According to Schwester Selma, over half of Jerusalem attended Wallach's funeral. He was eulogized by Who's Who in Israel as the Israeli medical profession's "spiritual leader for two generations". The Jerusalem municipality named the small street west of Shaare Zedek Hospital "Moshe Wallach Street" in his honor.

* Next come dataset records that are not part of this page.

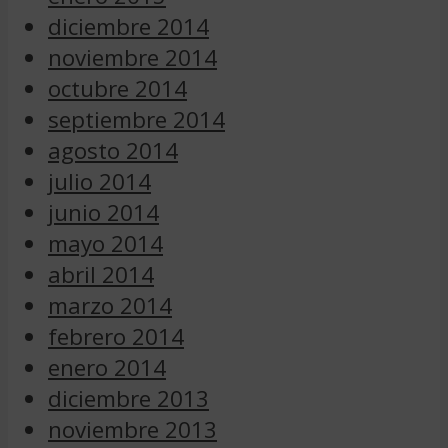
diciembre 2014
noviembre 2014
octubre 2014
septiembre 2014
agosto 2014
julio 2014
junio 2014
mayo 2014
abril 2014
marzo 2014
febrero 2014
enero 2014
diciembre 2013
noviembre 2013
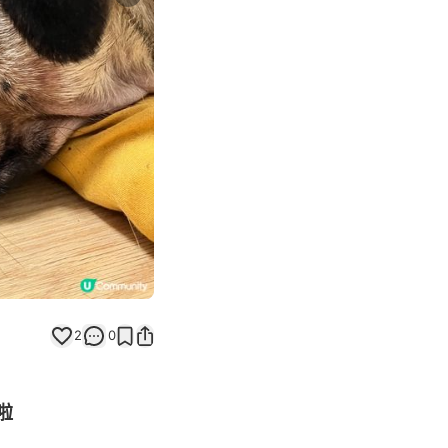
Next slide
2
0
啦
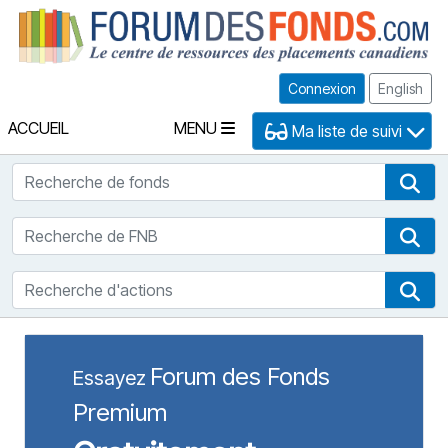
Fo
Connexion
English
ACCUEIL
MENU
Ma liste de suivi
Recherche de fonds
Rec
Recherche de FNB
Rec
Recherche d'actions
Rec
Forum des Fonds
Essayez
Premium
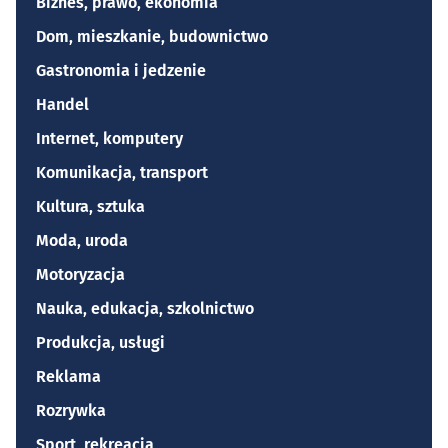
Biznes, prawo, ekonomia
Dom, mieszkanie, budownictwo
Gastronomia i jedzenie
Handel
Internet, komputery
Komunikacja, transport
Kultura, sztuka
Moda, uroda
Motoryzacja
Nauka, edukacja, szkolnictwo
Produkcja, usługi
Reklama
Rozrywka
Sport, rekreacja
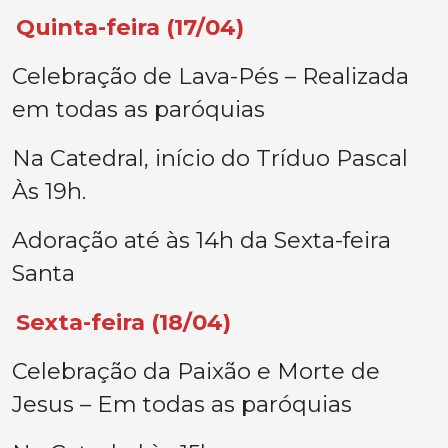
Quinta-feira (17/04)
Celebração de Lava-Pés – Realizada
em todas as paróquias
Na Catedral, início do Tríduo Pascal
Às 19h.
Adoração até às 14h da Sexta-feira
Santa
Sexta-feira (18/04)
Celebração da Paixão e Morte de
Jesus – Em todas as paróquias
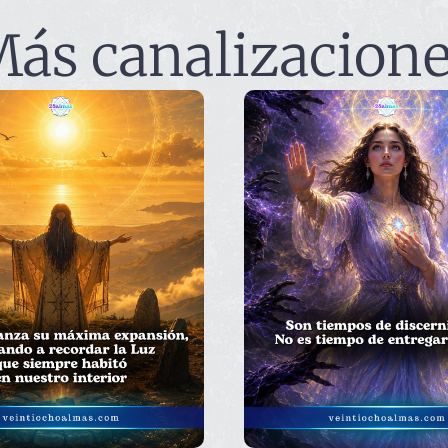
ás canalizacion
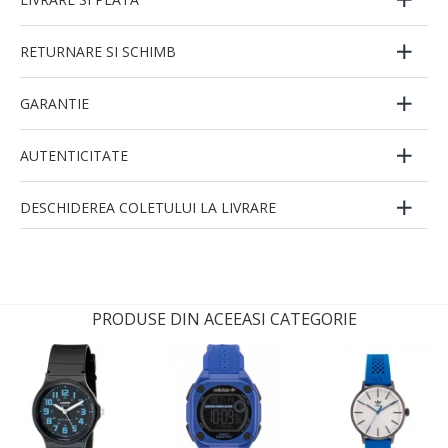
RETURNARE SI SCHIMB
GARANTIE
AUTENTICITATE
DESCHIDEREA COLETULUI LA LIVRARE
PRODUSE DIN ACEEASI CATEGORIE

Prime Minister of Israel Yitzhak Rabin paid tribute to Wallach in a 1995 address in the United States Capitol rotunda inaugurating the Jerusalem 3000 celebrations. In a speech titled "My Jerusalem", Rabin began:
"Jerusalem has a thousand faces - and each one of us has his own Jerusalem. My Jerusalem is Dr. Moshe Wallach of Germany, the doctor of the sick of Israel and Jerusalem, who built Sha'arei Zedek hospital and had his home in its courtyard so as to be close to his patients day and night. I was born in his hospital. I am a Jerusalemite".